In short the camera can't mind read. It can't see a scene and know what you want from the shot. It can tell you the light based on how you've set the meter to read it and it can balance all 3 settings; but it can't know what you want artistically speaking from a shot. This is where learning how aperture, ISO and shutter speed each affect your photo and contribute to the final exposure along with experience shooting in a wider variety of scenes and situations slowly teaches you how to pre-conceive a shot. 

How to go into a situation and quickly think "Ok I want "this" and to get it I do "this"" .

I would try to ween yourself using the cameras auto mode to do that thinking for you as it will stunt your ability to be creative with the camera if you're always letting it define your starting position. It's also slower because you've got auto where you test the exposure; then you've got to jump into manual or semi-manual (aperture/shutter priority) to actually set those settings - change them if you want and then take the shot.


----------



## lambertpix (Jul 17, 2014)

You can almost certainly count on the camera to do better than an iPhone would.  ;-)

All kidding aside, considering the camera knows absolutely nothing at all about your intent in "auto" mode, it's probably doing a pretty remarkable job of guessing.  With just a little more input from you, though, it can do even better.  If you move off full-auto onto something like Av (aperture-priority) or Tv (time, or shutter-priority) modes, you can control one part of the camera's exposure and let it meter for the rest.

As you indicated, you're trying to understand how the camera "thinks" -- this is a great way to give the camera a nudge in the right direction by indicating the one part of the exposure computation that's most important to you.


----------



## bratkinson (Jul 18, 2014)

One of the things I've discovered about Auto capabilities of my digital camera 'progression' the past 10 years or so is that Auto keeps getting 'smarter'. I sometimes put my 5D Mark iii in Auto when I'm under some really screwy, mixed indoor lighting such as LED, florescent and sunlight all lighting the scene and I have been amazed at the good results. 

The algorithms used by the camera manufacturers are likely 'top secret' within the company and I'm sure they continually adjust the Auto programming to handle a little bit different than xxx situation, or whatever. But the wizards in Japan don't 'see' the desired photograph as I 'see' it. Nor do 'they' recognize when I want to shoot 'wide open' for a thin DoF, or stopped down a bit to get a group shot, or a slow shutter speed to intentionally cause some blur, etc. The automated decision logic used is based on the most common types of photographs...people pictures, scenery, tourist-type shots, baby pictures, and perhaps even some concert-type situations with flashing lights or from the back of the room. The cameras probably recognize sunrise/sunset pictures as well. But put a subject or two looking at the camera with their backs to the sun...the subjects will be underexposed as the camera is exposing for the bright sun. In low light situations, the camera will likely use a larger aperture and/or slower shutter speed and/or higher ISO speed, to get the 'best' exposure with the least amount of moving-subject blur. But it has 'limits' of how far to automatically go on each setting without getting too much noise, or too much blur, or too under exposed, etc.

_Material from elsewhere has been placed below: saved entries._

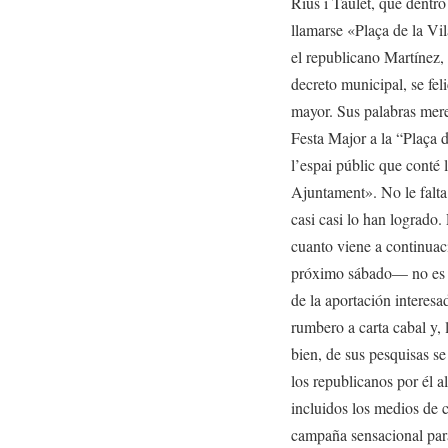
Rius i Taulet, que dentro
llamarse «Plaça de la Vil
el republicano Martínez,
decreto municipal, se feli
mayor. Sus palabras mere
Festa Major a la “Plaça 
l’espai públic que conté l
Ajuntament». No le falta
casi casi lo han logrado.
cuanto viene a continuac
próximo sábado— no es fr
de la aportación interes
rumbero a carta cabal y, 
bien, de sus pesquisas s
los republicanos por él a
incluidos los medios de 
campaña sensacional para 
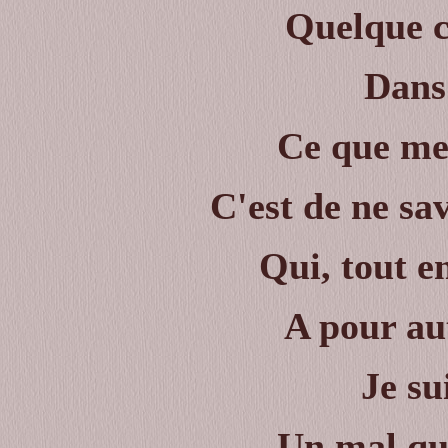
Quelque c
Dans 
Ce que me 
C'est de ne sa
Qui, tout en
A pour au
Je su
Un mal que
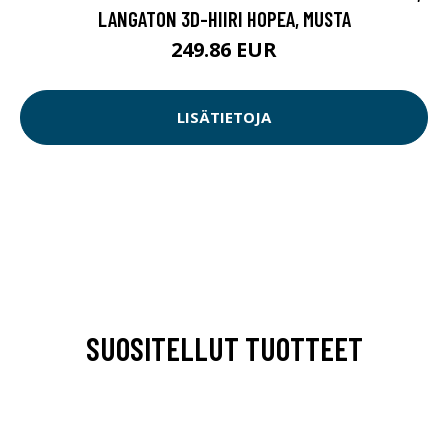
LANGATON 3D-HIIRI HOPEA, MUSTA
249.86 EUR
LISÄTIETOJA
SUOSITELLUT TUOTTEET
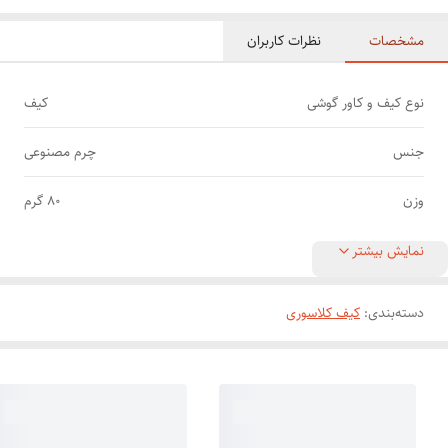
مشخصات
نظرات کاربران
نوع کیف و کاور گوشی
کیف
جنس
چرم مصنوعی
وزن
80 گرم
نمایش بیشتر
دسته‌بندی
:
کیف کلاسوری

Perhaps the easiest way to start shooting beyond Auto mode is to use either Av (aperture priority) or Tv (time priority (shutter-speed) where you select one of the priorities and let the camera do the rest. I was at an outdoor car show a couple of months ago and shot everything in Av...f8...to get a good depth of field (DoF) of the individual cars. Zoomed in, zoomed out, sun behind me, to the side, or even in front of me, I always got most or all of each car in focus (DoF) and an accurate exposure. At other times, such as taking pictures of trains or moving cars, I've gone to Tv and set my shutter speed high enough to stop action, and let the camera do the rest. It comes down to -recognizing- when Auto won't give the results you want and then determining how to handle it fully- or semi-manually. 

But it would appear that as you've been using Auto more or less exclusively, you really need to learn about the basics of photography...the exposure triangle, in particular.  Here's a site with some great tutorials...
Cambridge in Colour - Photography Tutorials & Learning Community


----------



## Braineack (Jul 18, 2014)

imagesliveon said:


> For example if I'm shooting in Low light with a say a 50mm 1.2 with the camera switched to auto will it take more advantage of the wide aperture or will the camera choose to hike the ISO or both?



it'll probably just fire the flash.

I personally dont like how the camera handles fast glass.  I tend to notice, unless it's bright out, it pegs the aperture wide open. And I don't like to shoot wide open, especially when I care about focus/usable dof.

and even with the flash, you'll probably end up with 1/60sec, f/1.2, ISO 400.


----------